Major releases and other significant developments will be announced on the Excimontec: General News mailing list. If you are interested in keeping up to date with the development and application of this tool, please subscribe at the following link: Subscribe Here

If you would like to contribute to the development of this project or would like some help in using the tool for your research, please contact me ([email protected]) to discuss a collaboration. You can check out my KMC research and other work on Researchgate.

This software tool uses Message Passing Interface (MPI) to utilize parallel computing power. As a result, using Excimontec requires that an MPI library is pre-installed on your system, and the final Excitmontec executable must be built on your specific system. We cannot provide pre-built binaries for your system. Contact your HPC admin to determine the protocols for building MPI applications on your HPC system. In many cases, the HPC system will already be configured for you, and the package comes with a default makefile that can be used with the gcc compiler.

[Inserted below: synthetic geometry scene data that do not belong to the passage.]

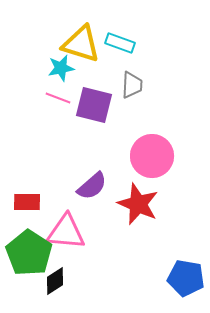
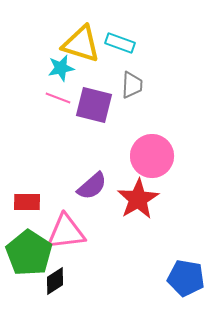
red star: moved 5 px up; rotated 18 degrees clockwise
pink triangle: rotated 12 degrees counterclockwise
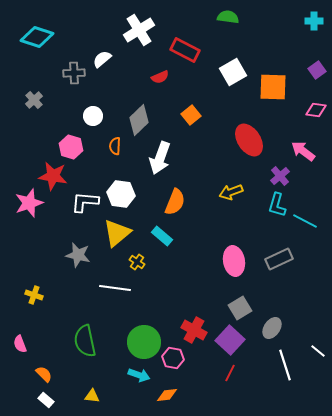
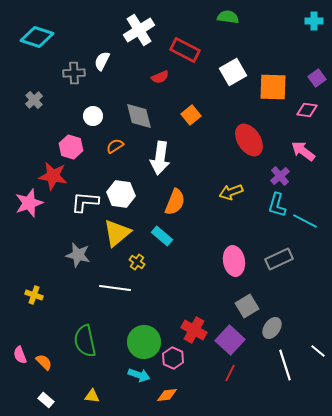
white semicircle at (102, 59): moved 2 px down; rotated 24 degrees counterclockwise
purple square at (317, 70): moved 8 px down
pink diamond at (316, 110): moved 9 px left
gray diamond at (139, 120): moved 4 px up; rotated 60 degrees counterclockwise
orange semicircle at (115, 146): rotated 54 degrees clockwise
white arrow at (160, 158): rotated 12 degrees counterclockwise
gray square at (240, 308): moved 7 px right, 2 px up
pink semicircle at (20, 344): moved 11 px down
pink hexagon at (173, 358): rotated 15 degrees clockwise
orange semicircle at (44, 374): moved 12 px up
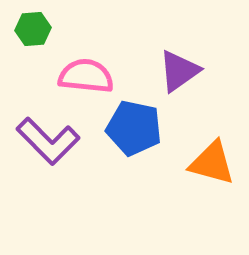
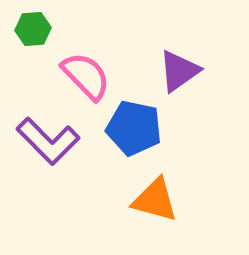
pink semicircle: rotated 40 degrees clockwise
orange triangle: moved 57 px left, 37 px down
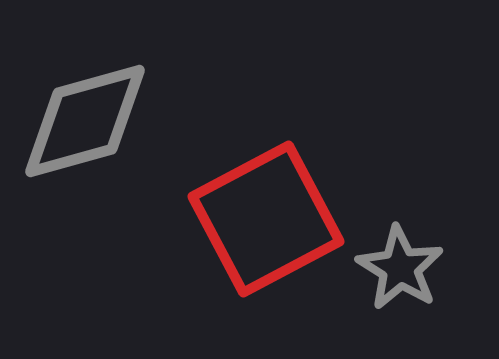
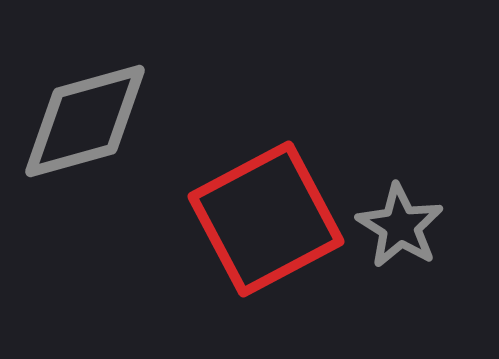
gray star: moved 42 px up
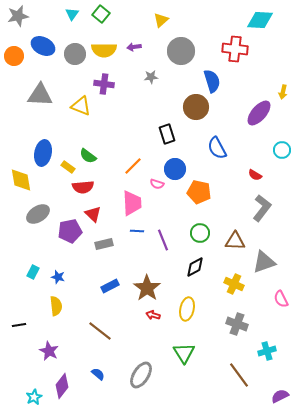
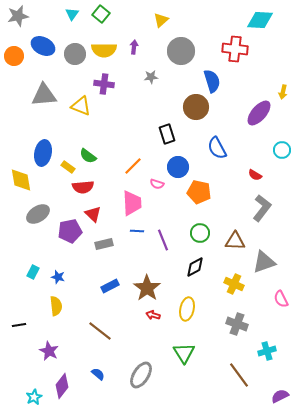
purple arrow at (134, 47): rotated 104 degrees clockwise
gray triangle at (40, 95): moved 4 px right; rotated 8 degrees counterclockwise
blue circle at (175, 169): moved 3 px right, 2 px up
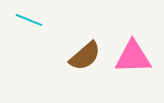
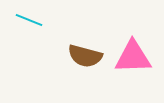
brown semicircle: rotated 56 degrees clockwise
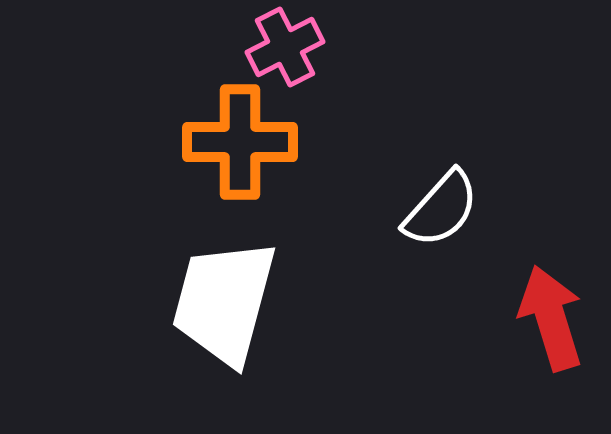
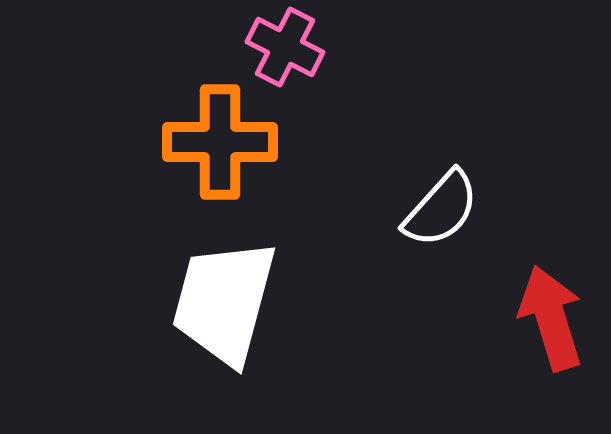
pink cross: rotated 36 degrees counterclockwise
orange cross: moved 20 px left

If you wish, you can also install MPI on your own personal workstation and then build Excimontec there as well. For development and preliminary simulation tests, sometimes it is more efficient to run on your own workstation instead of an HPC system. More information about common MPI packages can be found here:

• http://www.open-mpi.org/
• http://www.mpich.org/
• http://mvapich.cse.ohio-state.edu/

In most cases, your HPC system will use a job scheduler to manage the computing workload. For performing Excimontec simulations, it is recommended to submit batch jobs where you will request the resources needed to perform the simulation. An example batch script for the SLURM job scheduling system is provided with this package (slurm_script.sh). Similar batch scripts can also be written for TORQUE or other job schedulers.

Regardless of the job scheduler, the program execution command is essentially the same. Excimontec.exe takes one required input argument, which is the filename of the input parameter file. An example parameter file is provided with this package (parameters_default.txt).

For example, within the batch script, to create a simulation that runs on 10 processors, an the execution command is:

mpiexec -n 10 Excimontec.exe parameters_default.txt

In this example, the parameters_default.txt file that is located in the current working directory is loaded into the Excimontec program to determine what simulation to run.

Excimontec will create a number of different output files depending which test is chosen in the parameter file:

• results#.txt -- This text file will contain the results for each processor where the # will be replaced by the processor ID.
• analysis_summary.txt -- When MPI is enabled, this text file will contain average final results from all of the processors.
• dynamics_average_transients.txt -- When performing a dynamics test, calculated exciton, electron, and hole transients will be output to this file.
• ToF_average_transients.txt -- When performing a time-of-flight charge transport test, calculated current transients, mobility relaxation transients, and energy relaxation transients will be output to this file.
• ToF_transit_time_dist.txt -- When performing a time-of-flight charge transport test, the resulting polaron transit time probability distribution will be output to this file.
• ToF_results.txt -- When performing a time-of-flight charge transport test, the resulting quantitative results are put into this parsable delimited results file.
• Charge_extraction_map#.txt -- When performing a time-of-flight or IQE test, the x-y locations where charges are extracted from the lattice are saving into this map file.

For Igor Pro users, I am developing an open-source procedures package for loading, analyzing, and plotting data from Excimontec simulations called Excimontec_Analysis. This is a good starting point for managing the data generated by Excimontec, and the Igor Pro scripting environment provides a nice playground where users can perform more advanced data analysis as needed.

Public API documentation for the Excimontec package is still under development and can be viewed here.